▶ [Problem statement]: The following entries are to be repeated exactly, and the pictures are to be left behind.

_ _ _ _ _

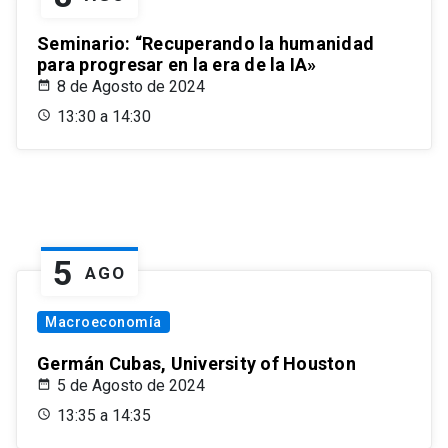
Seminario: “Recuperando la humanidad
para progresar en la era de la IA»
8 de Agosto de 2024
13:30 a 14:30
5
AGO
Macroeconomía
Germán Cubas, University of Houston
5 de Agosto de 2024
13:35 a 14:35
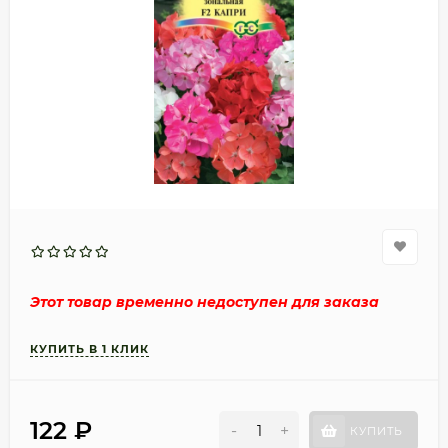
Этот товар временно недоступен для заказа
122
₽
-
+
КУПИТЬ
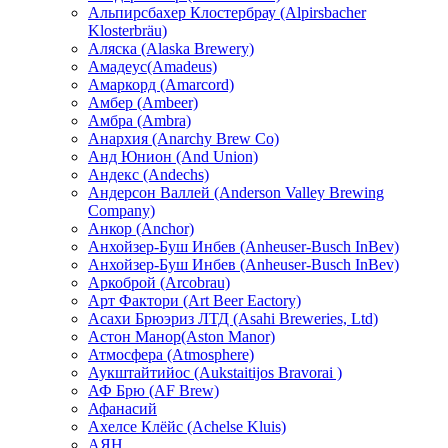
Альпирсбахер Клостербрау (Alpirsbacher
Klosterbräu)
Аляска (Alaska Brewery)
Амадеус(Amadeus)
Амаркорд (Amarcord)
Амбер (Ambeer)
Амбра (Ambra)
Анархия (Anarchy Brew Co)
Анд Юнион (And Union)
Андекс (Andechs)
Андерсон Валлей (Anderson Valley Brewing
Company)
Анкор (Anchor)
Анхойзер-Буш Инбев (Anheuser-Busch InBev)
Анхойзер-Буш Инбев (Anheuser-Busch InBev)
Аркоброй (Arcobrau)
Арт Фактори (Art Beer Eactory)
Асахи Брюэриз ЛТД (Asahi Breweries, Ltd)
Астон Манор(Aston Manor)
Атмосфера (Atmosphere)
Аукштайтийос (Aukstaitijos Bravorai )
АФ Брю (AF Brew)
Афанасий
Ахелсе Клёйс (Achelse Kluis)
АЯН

_ _ _ _ _

▶ [Answer to this exercise]:
Seminario: “Recuperando la humanidad
para progresar en la era de la IA»
8 de Agosto de 2024
13:30 a 14:30
5
AGO
Macroeconomía
Germán Cubas, University of Houston
5 de Agosto de 2024
13:35 a 14:35
Этот товар временно недоступен для заказа
122
₽
-
+
КУПИТЬ
Альпирсбахер Клостербрау (Alpirsbacher
Klosterbräu)
Аляска (Alaska Brewery)
Амадеус(Amadeus)
Амаркорд (Amarcord)
Амбер (Ambeer)
Амбра (Ambra)
Анархия (Anarchy Brew Co)
Анд Юнион (And Union)
Андекс (Andechs)
Андерсон Валлей (Anderson Valley Brewing
Company)
Анкор (Anchor)
Анхойзер-Буш Инбев (Anheuser-Busch InBev)
Анхойзер-Буш Инбев (Anheuser-Busch InBev)
Аркоброй (Arcobrau)
Арт Фактори (Art Beer Eactory)
Асахи Брюэриз ЛТД (Asahi Breweries, Ltd)
Астон Манор(Aston Manor)
Атмосфера (Atmosphere)
Аукштайтийос (Aukstaitijos Bravorai )
АФ Брю (AF Brew)
Афанасий
Ахелсе Клёйс (Achelse Kluis)
АЯН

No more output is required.